What’s Disney’s outlook?
Disney is among the stocks that would benefit from a successful vaccine for the COVID-19. However, until we get a vaccine and people get comfortable visiting theme parks, Disney’s earnings would continue to be impacted. The company also said in its earnings call that it expects its earnings to be negatively impacted in the fiscal year 2021 due to the COVID-19 pandemic.
Meanwhile, Disney’s streaming services are expected to continue growing. The pandemic might only increase the demand for the streaming platform as we have seen this year. That said, it would be a considerable time before streaming service starts adding meaningfully to Disney’s earnings.
Can streaming rescue Disney?
For instance, in the fiscal year 2020, Disney’s Direct-to-Consumer and International segment posted an operating loss of $2.8 billion which was 53% higher than the previous fiscal year.

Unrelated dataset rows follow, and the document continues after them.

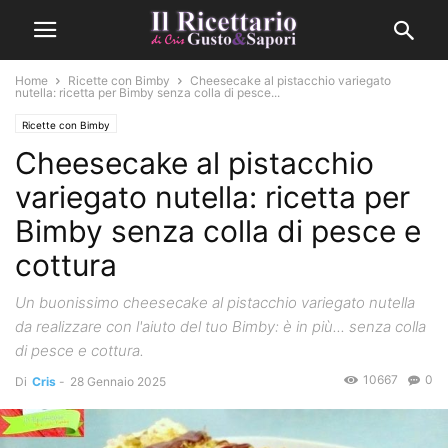
Home
Ricette con Bimby
Cheesecake al pistacchio variegato
nutella: ricetta per Bimby senza colla di pesce...
Ricette con Bimby
Cheesecake al pistacchio
variegato nutella: ricetta per
Bimby senza colla di pesce e
cottura
Un buonissimo cheesecake al pistacchio variegato nutella
da realizzare con l'aiuto del tuo Bimby: è in più... senza colla
di pesce e cottura.
10667
0
Di
Cris
-
28 Gennaio 2025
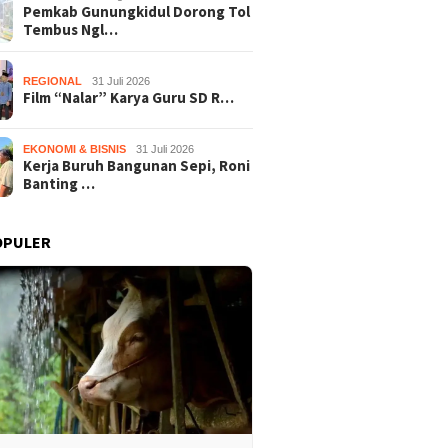
Pemkab Gunungkidul Dorong Tol
Tembus Ngl…
REGIONAL
31 Juli 2026
Film “Nalar” Karya Guru SD R…
EKONOMI & BISNIS
31 Juli 2026
Kerja Buruh Bangunan Sepi, Roni
Banting …
OPULER
Film “Nalar” Karya Guru SD
Kerja B
b Gunungkidul Dorong
Raih Juara 1 Lomba Video
Roni Ba
embus Nglanggeran,
Literasi Gunungkidul 2026
Melon U
Akses Jalan hingga
Sekali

That said, with a focus on streaming, Disney can expect to command higher valuation multiples. If markets start valuing it as a streaming platform, it could command a higher price to earnings multiple like say Netflix.
Disney share price
Disney shares have lost 6.3% so far in 2020. However, the shares have been on an uptrend this month and are up almost 12%. The share looks set to continue its momentum today also after the earnings beat.

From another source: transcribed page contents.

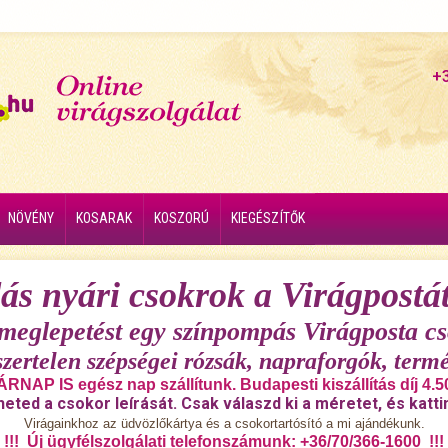
+
NÖVÉNY
KOSARAK
KOSZORÚ
KIEGÉSZÍTŐK
ás nyári csokrok a Virágpostát
 meglepetést egy színpompás Virágposta cs
szertelen szépségei rózsák, napraforgók, termé
RNAP IS egész nap szállítunk. Budapesti kiszállítás díj 4.5
heted a csokor leírását. Csak válaszd ki a méretet, és katti
Virágainkhoz az üdvözlőkártya és a csokortartósító a mi ajándékunk.
!!! Új ügyfélszolgálati telefonszámunk: +36/70/366-1600 !!!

However, its 14-day RSI (relative strength index) was 60 yesterday which means that it is approaching the overbought levels. Traders see RSI values above 70 as a sign of overbought levels.
Looking at the valuation, Disney shares trade at an NTM (next-12 month) enterprise value to revenue multiple of 3.93x which is higher than its historical multiples. That said, the valuations multiple look higher due to the near-term fall in its revenues and earnings. As Disney pivots towards the more lucrative streaming business, it can offer good value over the long term.